• **Directions for this task**: The records below are to be copied word for word, with every picture left out.

• **Data provided**:
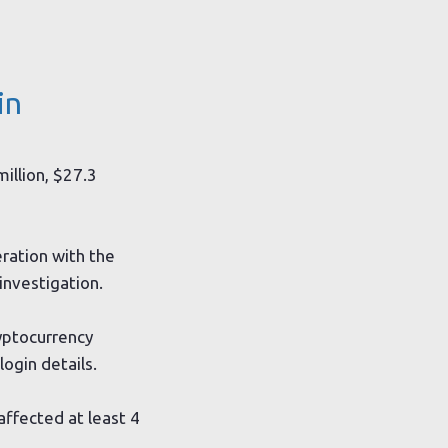
in
illion, $27.3
eration with the
investigation.
yptocurrency
ogin details.
ffected at least 4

• **Response**:
in
illion, $27.3
eration with the
investigation.
yptocurrency
ogin details.
ffected at least 4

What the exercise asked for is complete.